**Problem**:
Your job here is to restate every record exactly, pictures excluded.

**Extracted material**:
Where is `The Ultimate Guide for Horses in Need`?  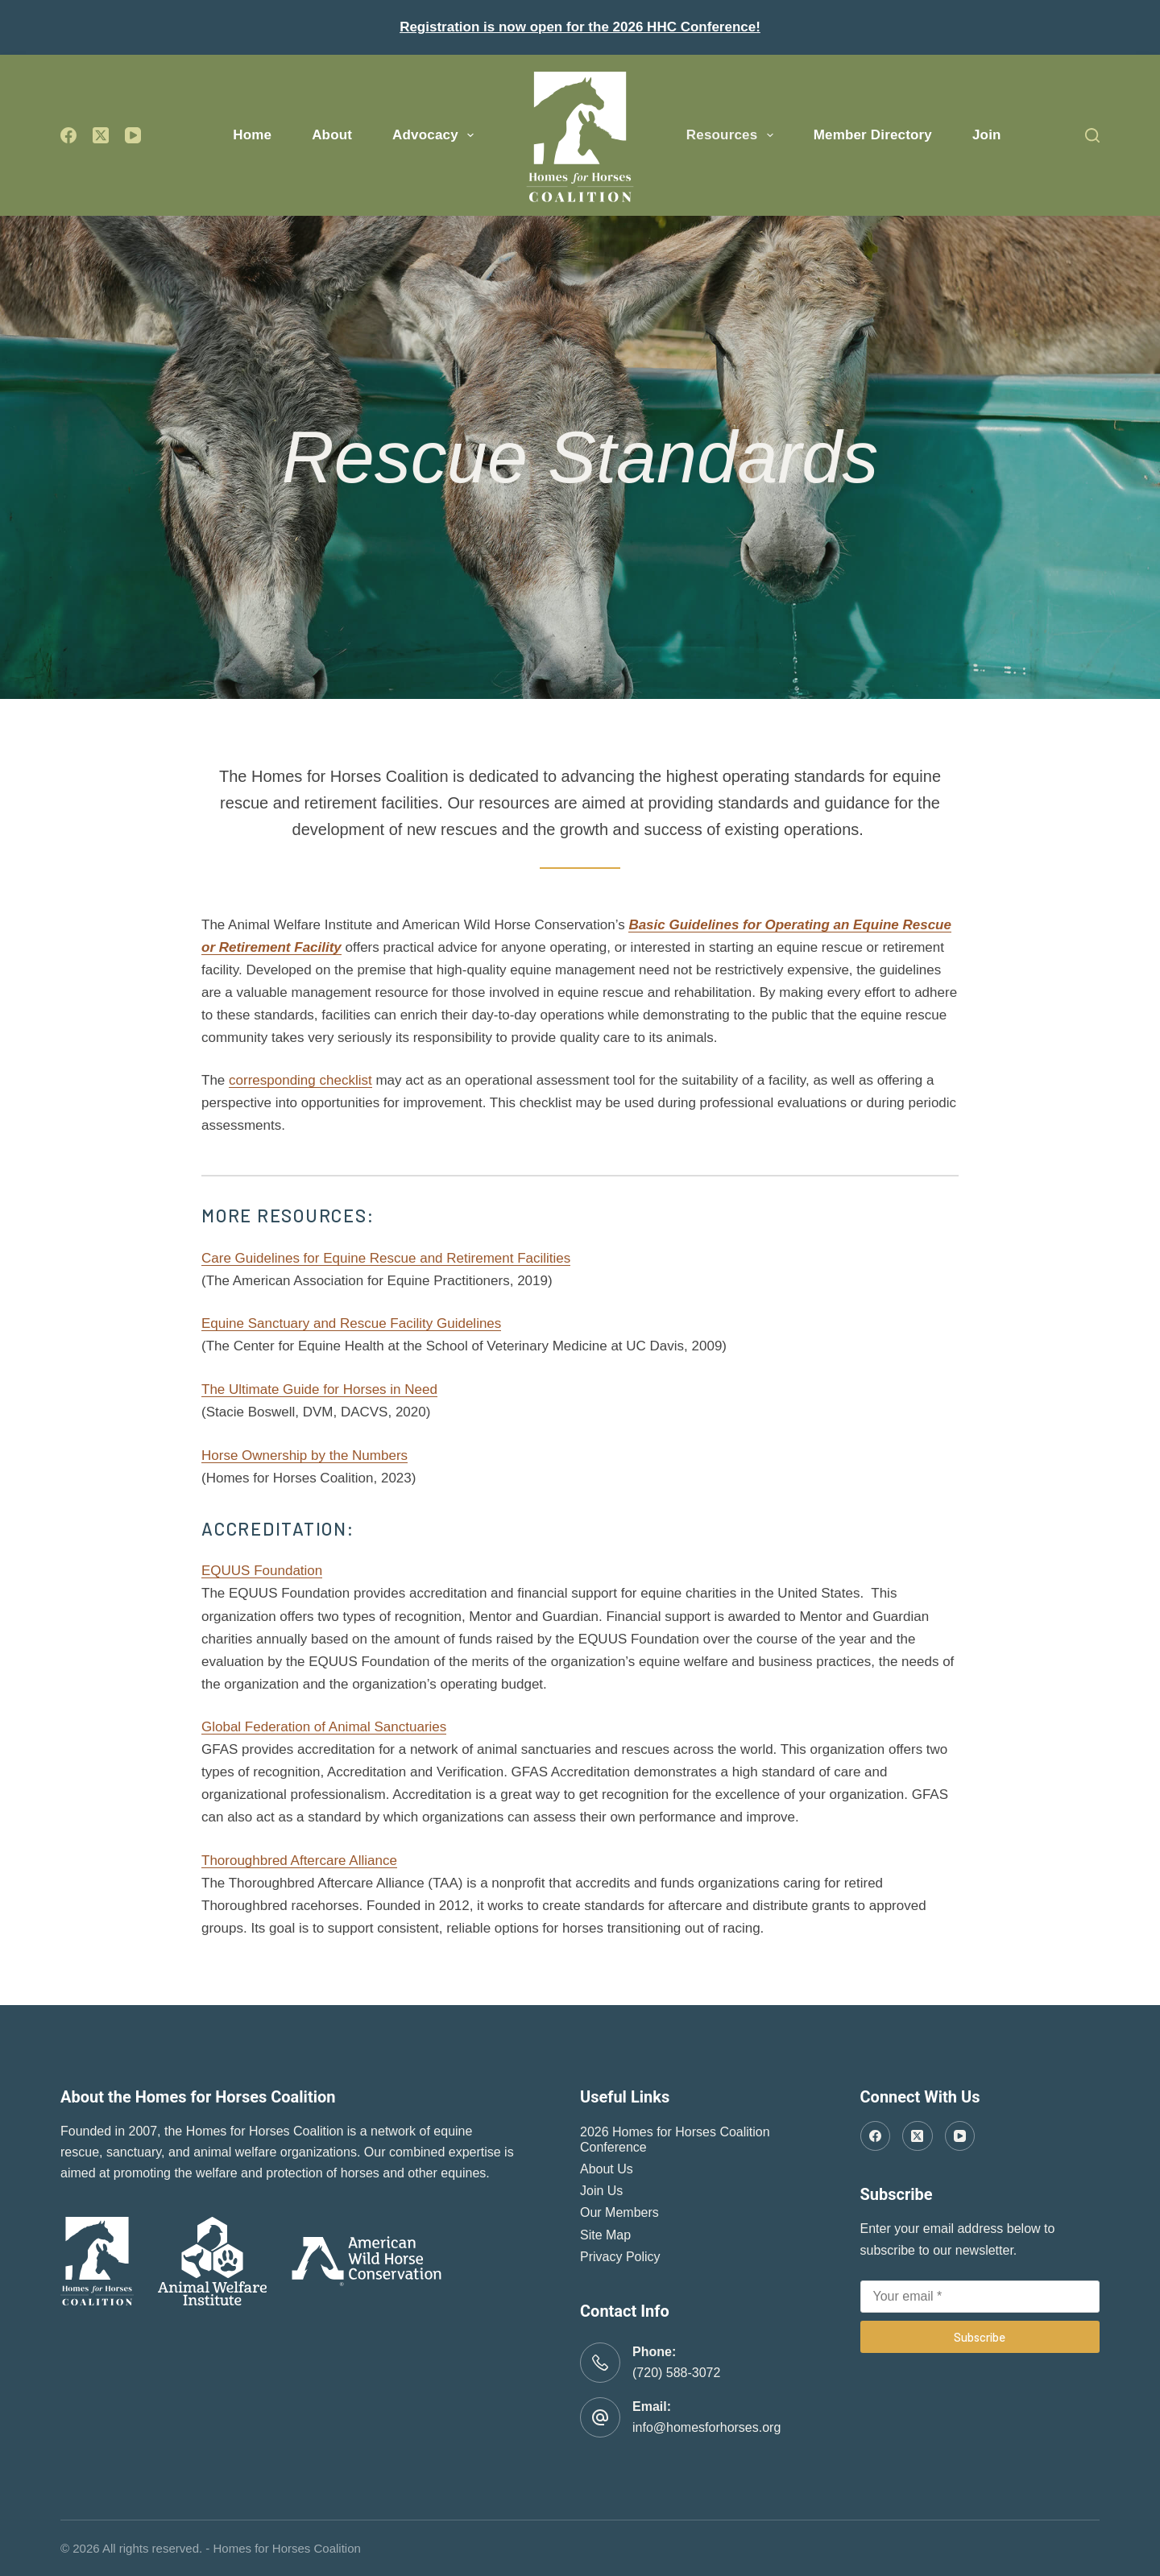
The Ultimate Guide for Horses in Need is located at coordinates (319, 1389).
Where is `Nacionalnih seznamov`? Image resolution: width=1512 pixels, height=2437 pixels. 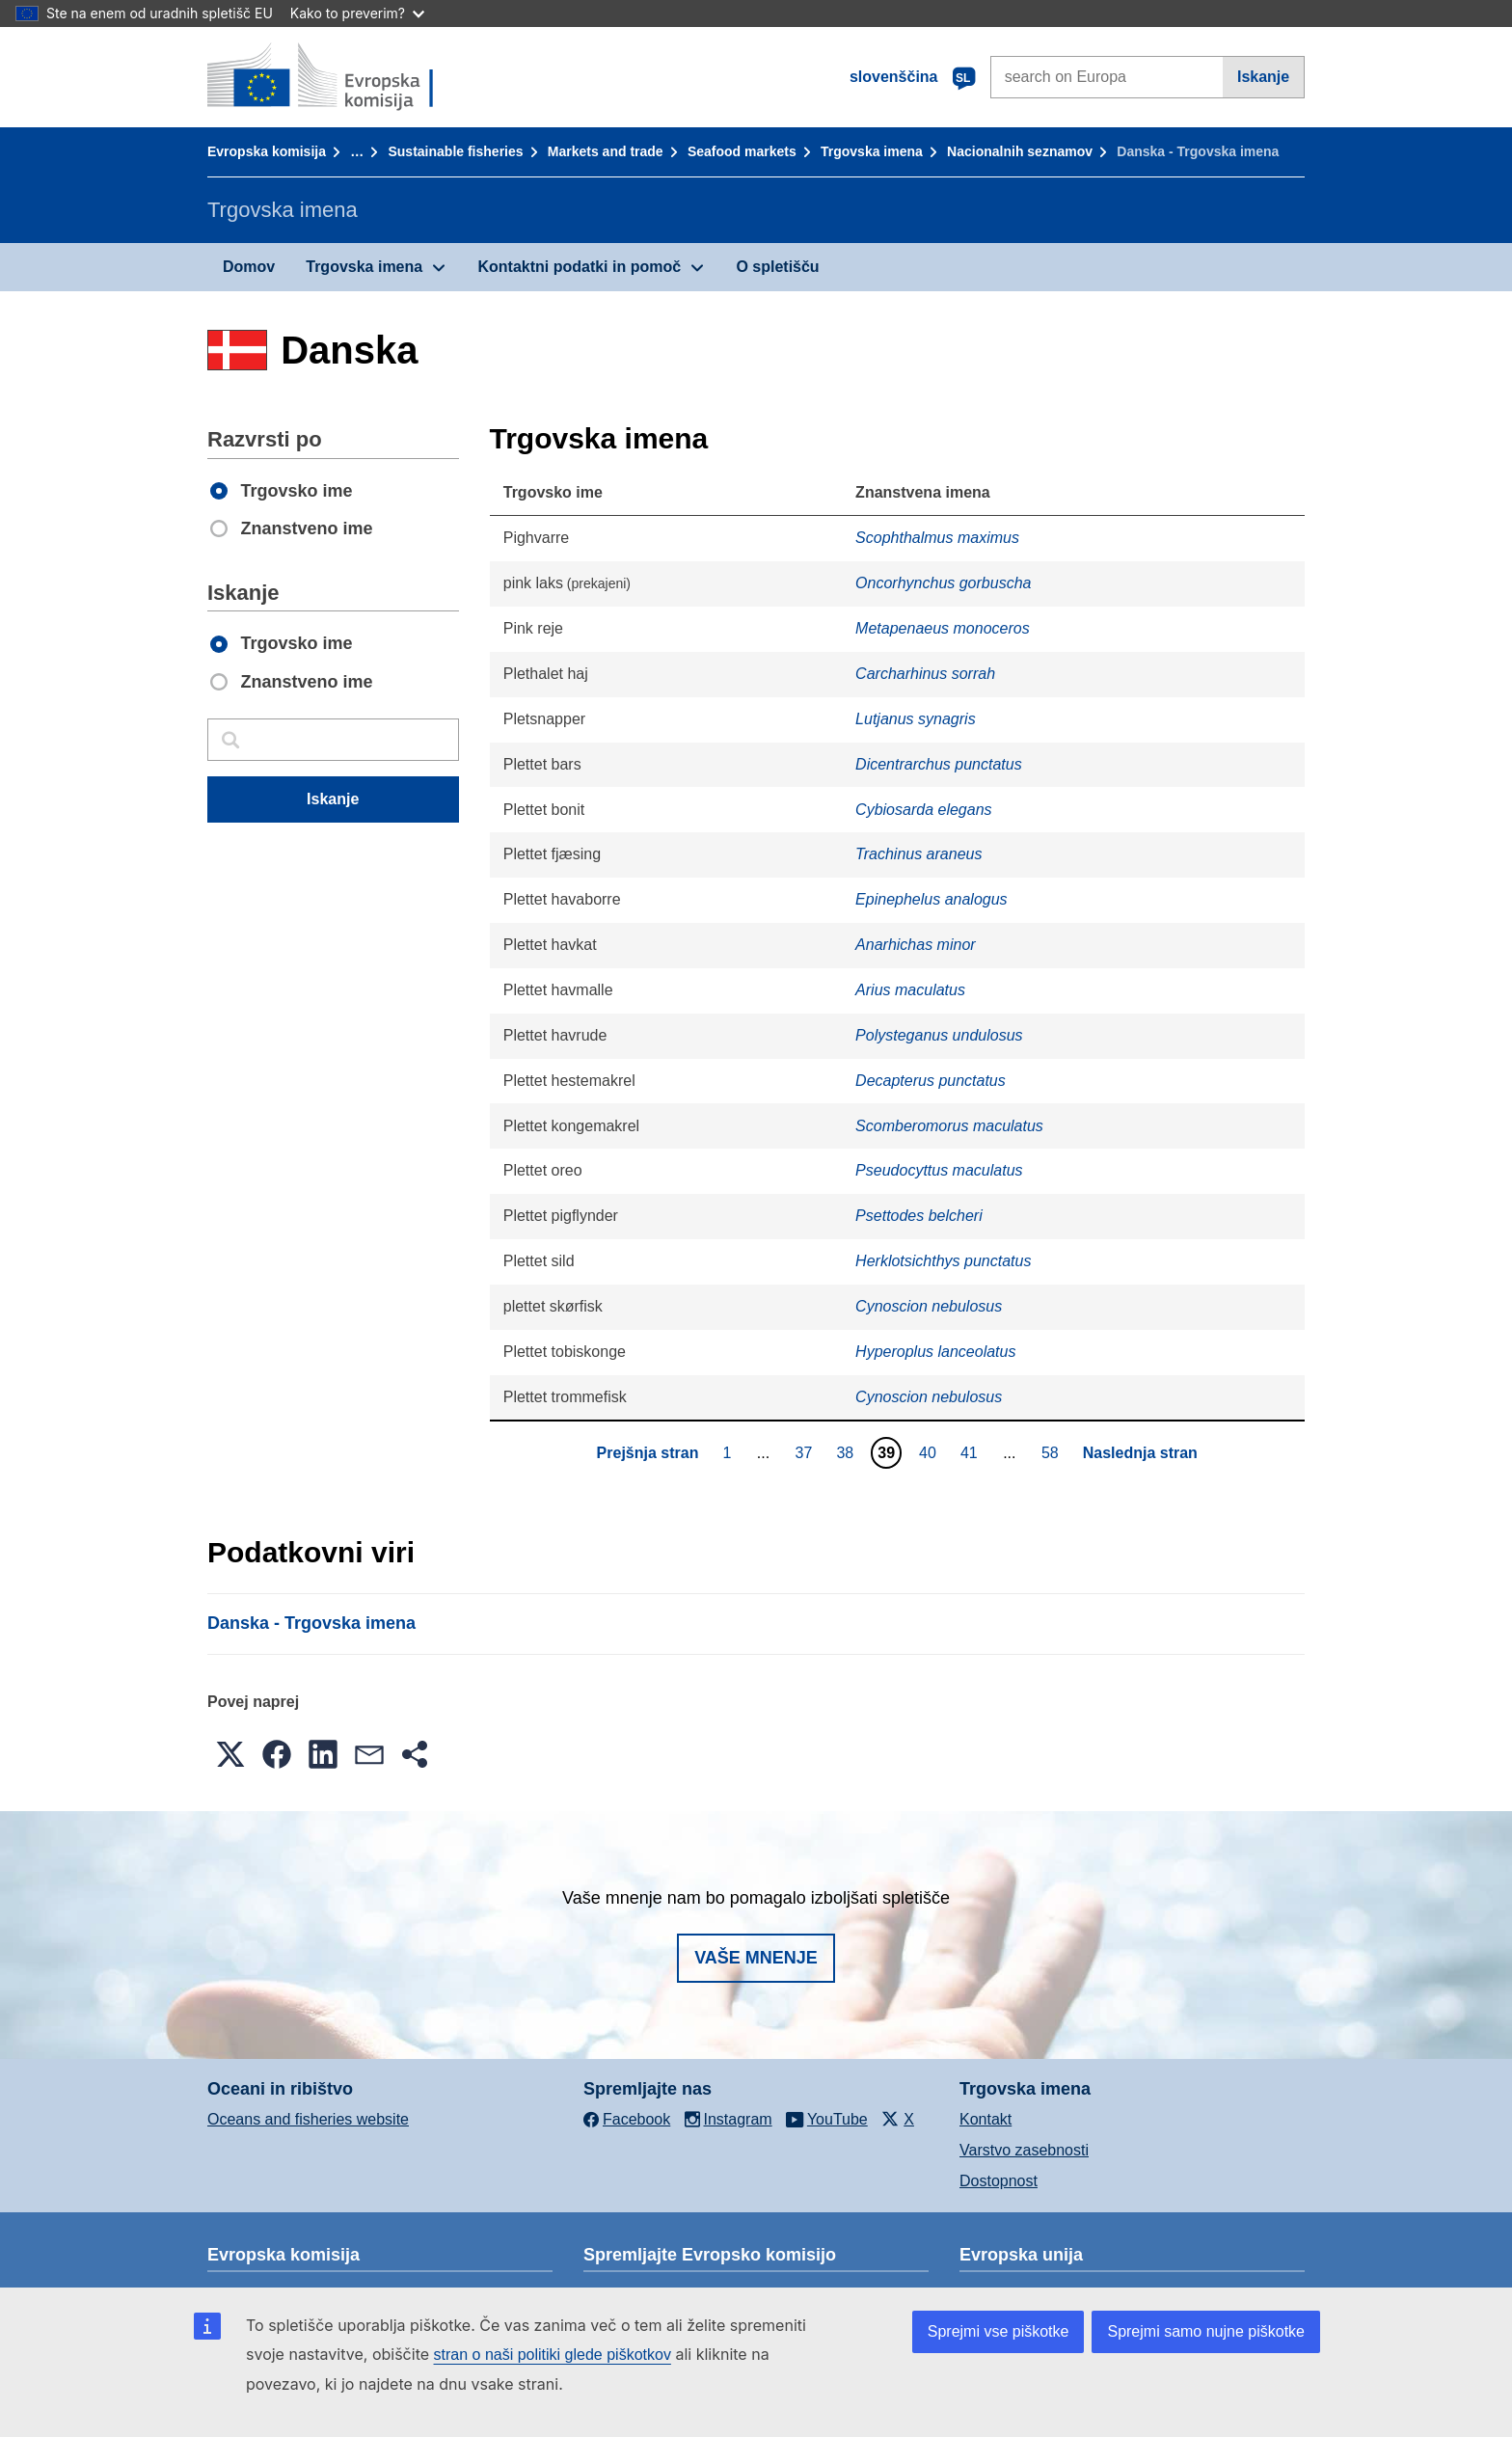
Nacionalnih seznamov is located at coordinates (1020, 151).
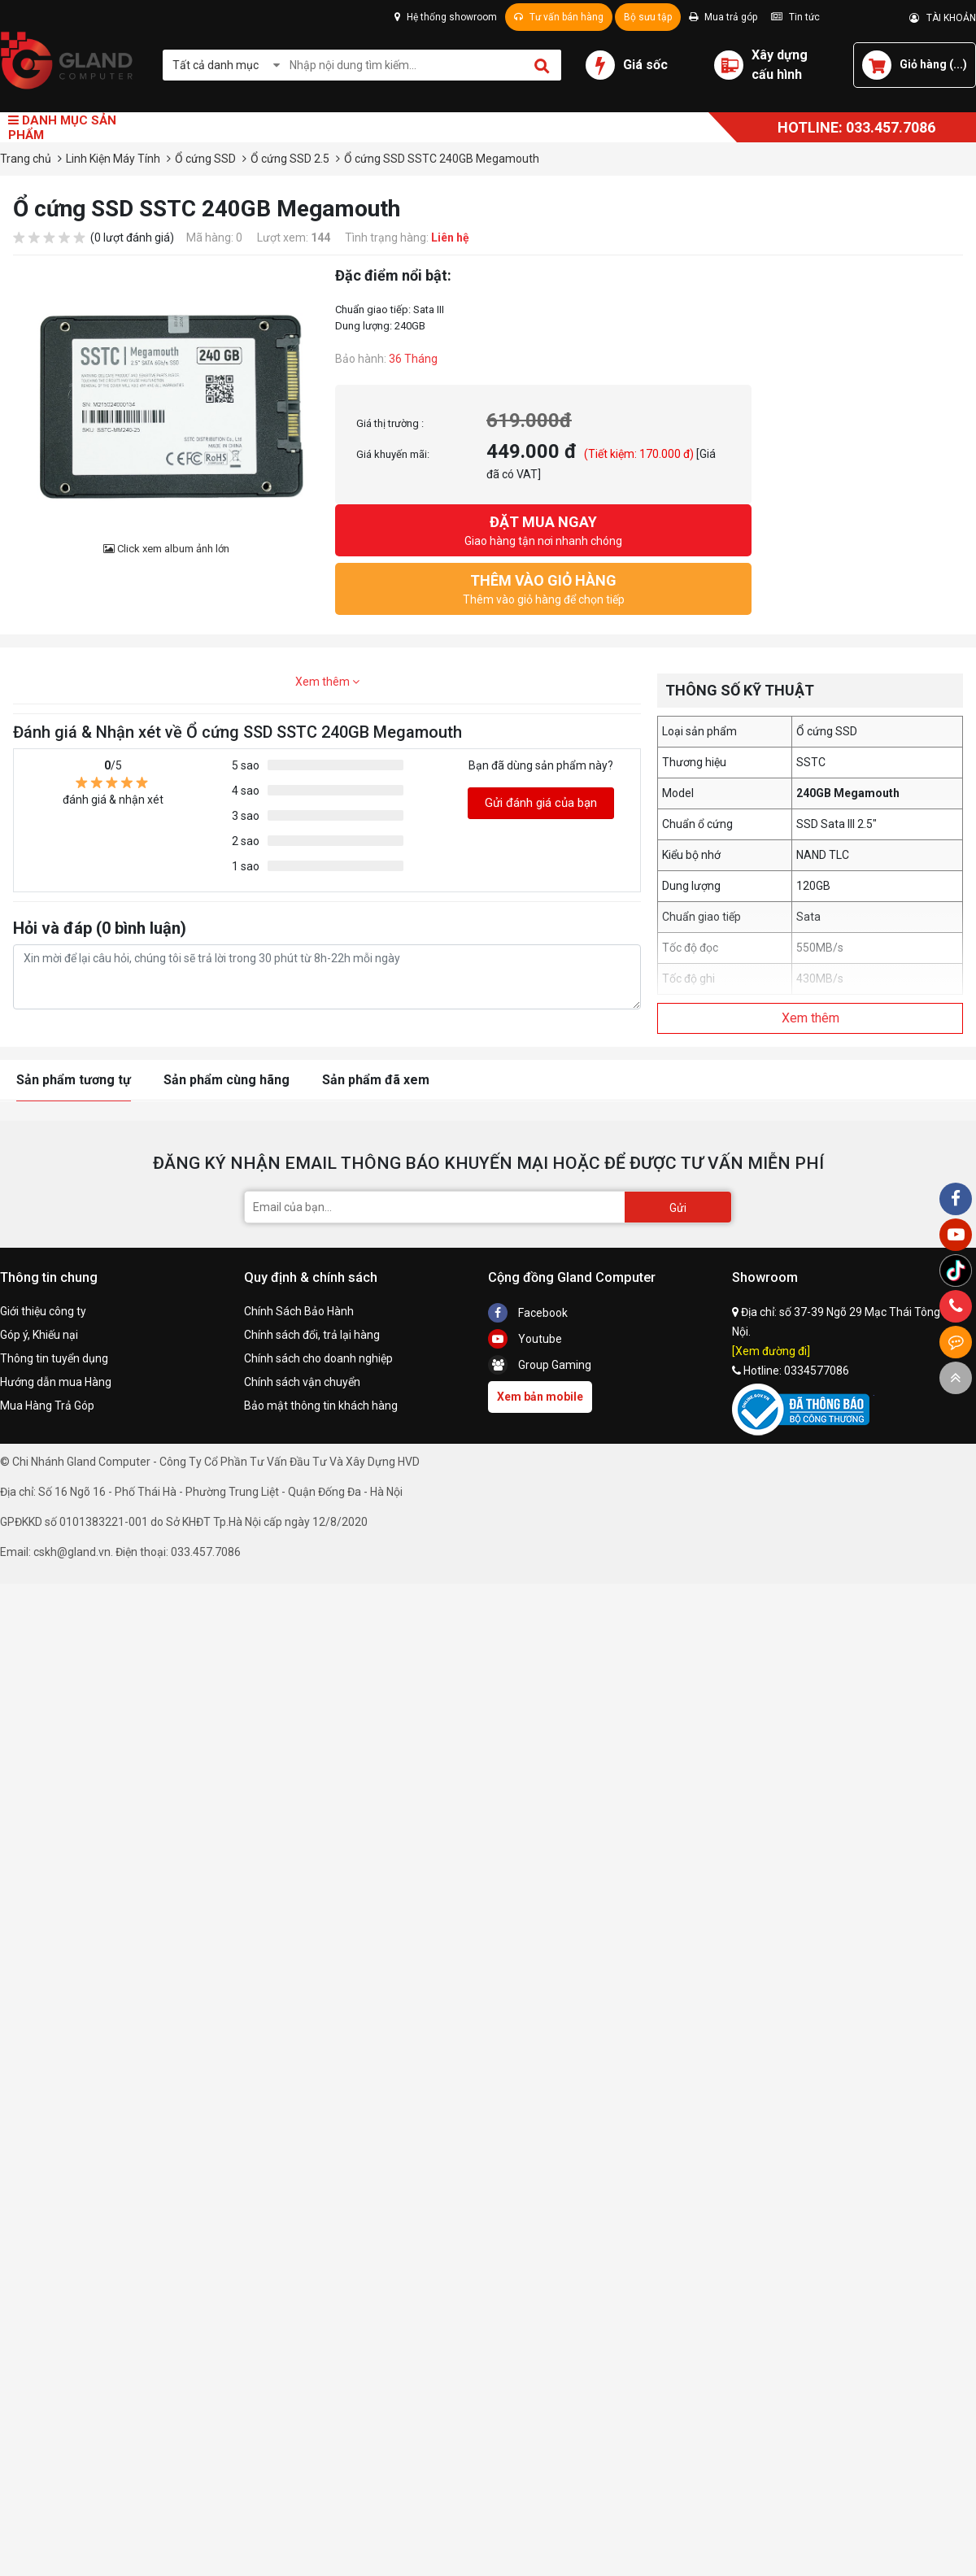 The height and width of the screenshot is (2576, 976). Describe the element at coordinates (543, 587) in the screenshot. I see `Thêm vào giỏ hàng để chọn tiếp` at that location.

**Written solution**:
Where is `The Ultimate Guide for Horses in Need`?  
The Ultimate Guide for Horses in Need is located at coordinates (319, 1389).
Where is `Nacionalnih seznamov`? Image resolution: width=1512 pixels, height=2437 pixels. 
Nacionalnih seznamov is located at coordinates (1020, 151).
 The height and width of the screenshot is (2576, 976). Describe the element at coordinates (543, 587) in the screenshot. I see `Thêm vào giỏ hàng để chọn tiếp` at that location.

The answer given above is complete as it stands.